Turning up the heat on Boris Johnson and the Tories on NHS pay, Sir Keir will say: "My mum was a nurse, my sister was a nurse, my wife works for the NHS.
"I know how tough this year has been for our NHS and I know that now, more than ever, is the time to give our key workers a proper pay rise.
"Every vote in this election is a chance to show the Conservatives the British people value our NHS and our key workers so much more than this government does."
Attacking the Conservatives, Sir Keir will step up an attack he used against Mr Johnson at Prime Minister's Questions this week and claim the Tories are out of touch and out of ideas.
"A party that gives a 40% pay rise to Dominic Cummings, but a pay cut for our nurses," he will claim. "A party that gives billions to Serco, but nothing for our NHS.
"A party that spent a decade weakening the foundations of our economy - and now has no answer for the future.

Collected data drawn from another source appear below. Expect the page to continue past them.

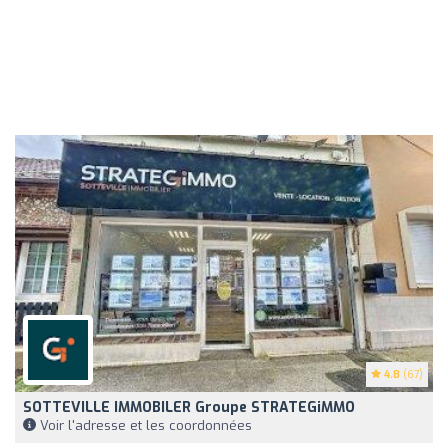
4.8
(67)
SOTTEVILLE IMMOBILER Groupe STRATEGiMMO
Voir l'adresse et les coordonnées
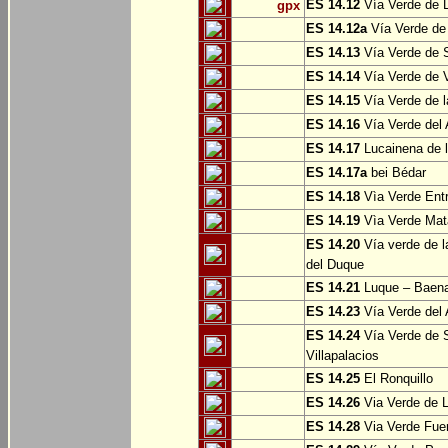
ES 14.12
Vía Verde de L
gpx
ES 14.12a
Vía Verde de
ES 14.13
Vía Verde de S
ES 14.14
Vía Verde de V
ES 14.15
Vía Verde de l
ES 14.16
Vía Verde del 
ES 14.17
Lucainena de l
ES 14.17a
bei Bédar
ES 14.18
Vìa Verde Entr
ES 14.19
Vìa Verde Mata
ES 14.20
Vía verde de l
del Duque
ES 14.21
Luque – Baen
ES 14.23
Vía Verde del 
ES 14.24
Vía Verde de S
Villapalacios
ES 14.25
El Ronquillo
ES 14.26
Via Verde de 
ES 14.28
Via Verde Fue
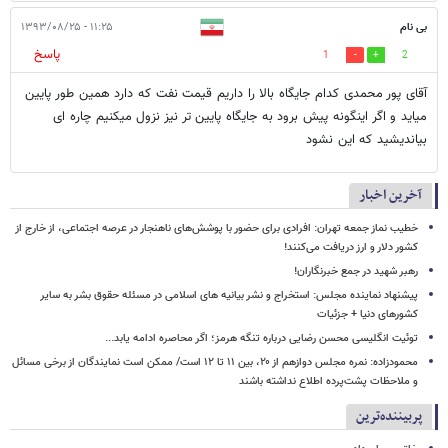
بی نام
۱۱:۲۵ - ۱۳۹۳/۰۸/۲۵
پاسخ
1
2
آقای پور محمدی کدام جایگاه بالا را داریم قیمت نفت که دارد همین طور پایین
میاید و اگر اینگونه پیش برود به جایگاه پایین تر نیز نزول میکنیم چاره ای
بیاندیشید که این نشود
آخرین اخبار
خطیب نماز جمعه تهران: افرادی برای حضور با پوشش‌های ناهنجار در عرصه اجتماعی، از خارج از
کشور دلار و ارز دریافت می‌کنند!
رهبر شهید در جمع خبرنگاران!
پیشنهاد نماینده مجلس: استخراج و نشر بیانیه های اسلامی در مسئله حقوق بشر به سایر
کشورهای دنیا + جزئیات
توئیت انگلیسی محسن رضایی درباره تنگه هرمز؛ اگر محاصره ادامه یابد...
محمودزاده: نمره مجلس دوازهم از ۲۰، بین ۱۱ تا ۱۲ است/ ممکن است نمایندگان از برخی مسائل
و ملاحظات پشت‌پرده اطلاع نداشته باشند
پربیننده‌ترین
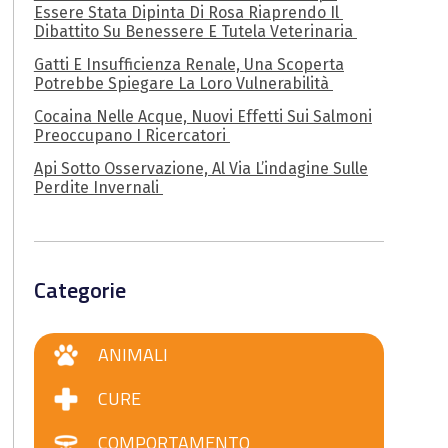
Essere Stata Dipinta Di Rosa Riaprendo Il
Dibattito Su Benessere E Tutela Veterinaria
Gatti E Insufficienza Renale, Una Scoperta
Potrebbe Spiegare La Loro Vulnerabilità
Cocaina Nelle Acque, Nuovi Effetti Sui Salmoni
Preoccupano I Ricercatori
Api Sotto Osservazione, Al Via L’indagine Sulle
Perdite Invernali
Categorie
ANIMALI
CURE
COMPORTAMENTO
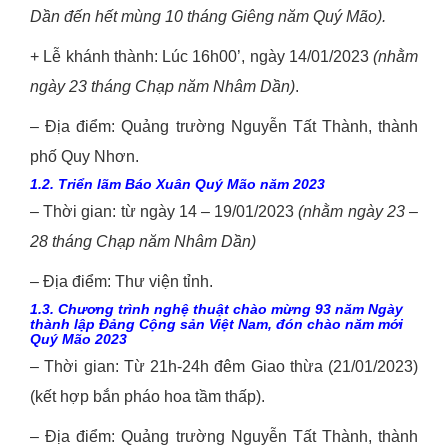
Dần đến hết mùng 10 tháng Giêng năm Q
uý Mão
).
+ Lễ khánh thành: Lúc 16h00’, ngày 14/01/2023
(nhằm
ngày
2
3
tháng
Chạp
năm
Nhâm Dần)
.
– Địa điểm: Quảng trường Nguyễn Tất Thành, thành
phố Quy Nhơn.
1.2. Triển lãm Báo Xuân Quý Mão năm 2023
– Thời gian: từ ngày 14 – 19/01/2023
(nhằm ngày 23 –
2
8
tháng Chạp năm Nhâm Dần)
– Địa điểm: Thư viện tỉnh.
1.3.
Chương trình nghệ thuật chào mừng 9
3
năm Ngày
thành lập Đảng Cộng sản Việt Nam, đón chào năm mới
Quý Mão 2023
– Thời gian: Từ 21h-24h đêm Giao thừa (21/01/2023)
(kết hợp bắn pháo hoa tầm thấp).
– Địa điểm: Quảng trường Nguyễn Tất Thành, thành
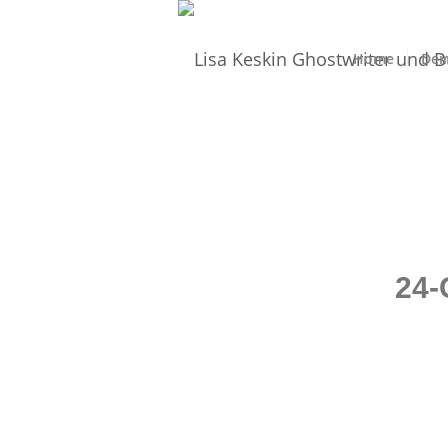
Home
Dei
24-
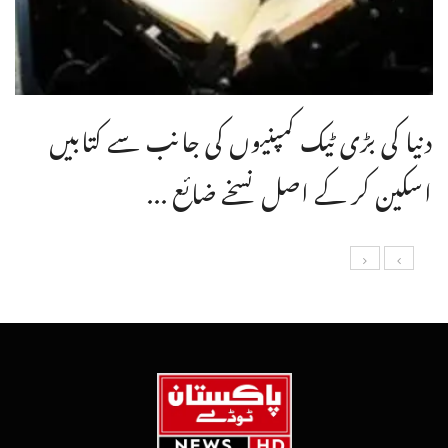
دنیا کی بڑی ٹیک کمپنیوں کی جانب سے کتابیں
اسکین کر کے اصل نسخے ضائع ...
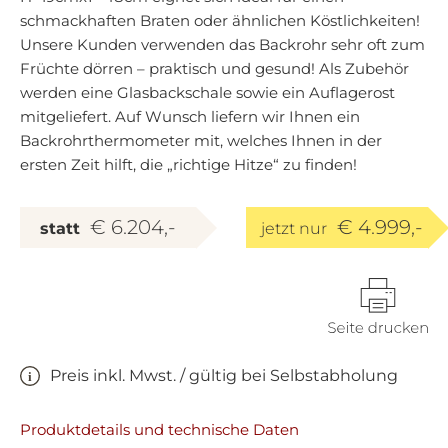
schmackhaften Braten oder ähnlichen Köstlichkeiten!
Unsere Kunden verwenden das Backrohr sehr oft zum
Früchte dörren – praktisch und gesund! Als Zubehör
werden eine Glasbackschale sowie ein Auflagerost
mitgeliefert. Auf Wunsch liefern wir Ihnen ein
Backrohrthermometer mit, welches Ihnen in der
ersten Zeit hilft, die „richtige Hitze“ zu finden!
€ 6.204,-
€ 4.999,-
statt
jetzt nur
Preis inkl. Mwst. / gültig bei Selbstabholung
Produktdetails und technische Daten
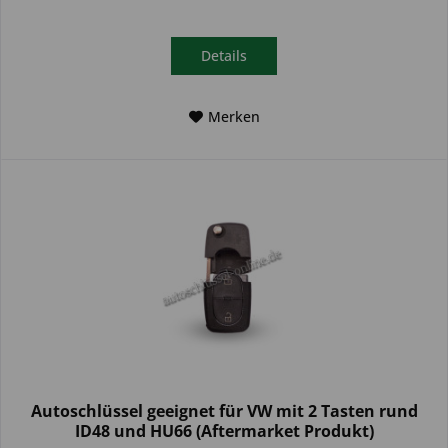
Details
Merken
Autoschlüssel geeignet für VW mit 2 Tasten rund
ID48 und HU66 (Aftermarket Produkt)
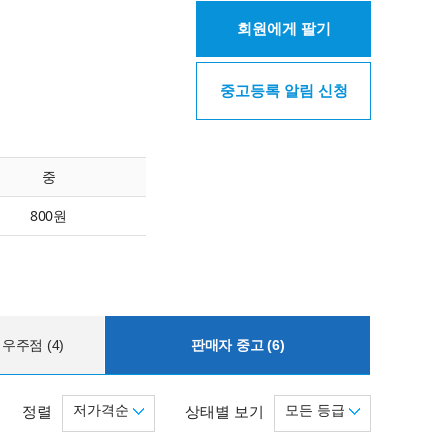
회원에게 팔기
중고등록 알림 신청
중
800원
우주점 (4)
판매자 중고 (6)
저가격순
모든 등급
정렬
상태별 보기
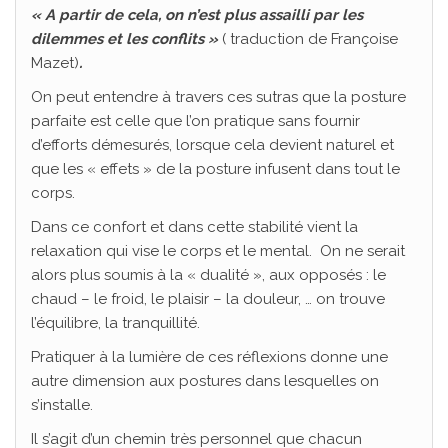
« A partir de cela, on n’est plus assailli par les
dilemmes et les conflits »
( traduction de Françoise
Mazet)
.
On peut entendre à travers ces sutras que la posture
parfaite est celle que l’on pratique sans fournir
d’efforts démesurés, lorsque cela devient naturel et
que les « effets » de la posture infusent dans tout le
corps.
Dans ce confort et dans cette stabilité vient la
relaxation qui vise le corps et le mental. On ne serait
alors plus soumis à la « dualité », aux opposés : le
chaud – le froid, le plaisir – la douleur, … on trouve
l’équilibre, la tranquillité.
Pratiquer à la lumière de ces réflexions donne une
autre dimension aux postures dans lesquelles on
s’installe.
Il s’agit d’un chemin très personnel que chacun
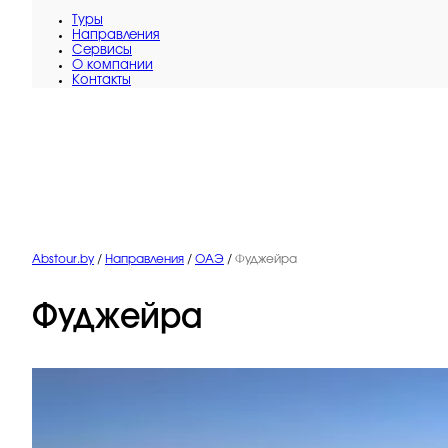
Туры
Направления
Сервисы
O компании
Контакты
Abstour.by
/
Направления
/
ОАЭ
/
Фуджейра
Фуджейра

Only more of the same."
On Scotland, where Labour is attempting to fight back from third place behind the SNP and the Conservatives, Sir Keir will deride Ms Sturgeon's feud with Alex Salmond and attack her plans for a second referendum.
"After everything we've been through in the last year, the last thing we need now is more division," he will say .
"Yet, in Scotland, the SNP have shown they're too busy fighting among themselves to fight for the Scottish people. Their 13 years in power has seen child poverty rise and educational standards fall.
"Scotland now has the lowest life expectancy in Western Europe and the highest number of drug deaths. It's a record of shame and yet the SNP's only priority is another divisive referendum."
Sir Keir will also defend Labour's record in government in Wales, which will come under fierce attack from the Conservatives during the elections for the Senedd.
"In Wales, it's been Mark Drakeford's Labour government that's taken the tough decisions that were needed in the last year and now has a plan to take Wales forward," Sir Keir will claim.
"Mark's shown the leadership that's been sorely lacking in Westminster - and the difference that Labour in government can make.
"This election is the chance now to give Welsh Labour the tools to finish the job and to deliver a recovery that puts jobs and the NHS first."
Responding to Labour's campaign launch, Tory co-chairman Amanda Milling said: "Up and down the country Labour are failing to deliver locally.
"Labour politicians are distracted from delivering on your priorities and more interested in playing political games than delivering good services.
"Only the Conservatives can be trusted to focus on your priorities with a proven record of keeping bills down and providing better local services."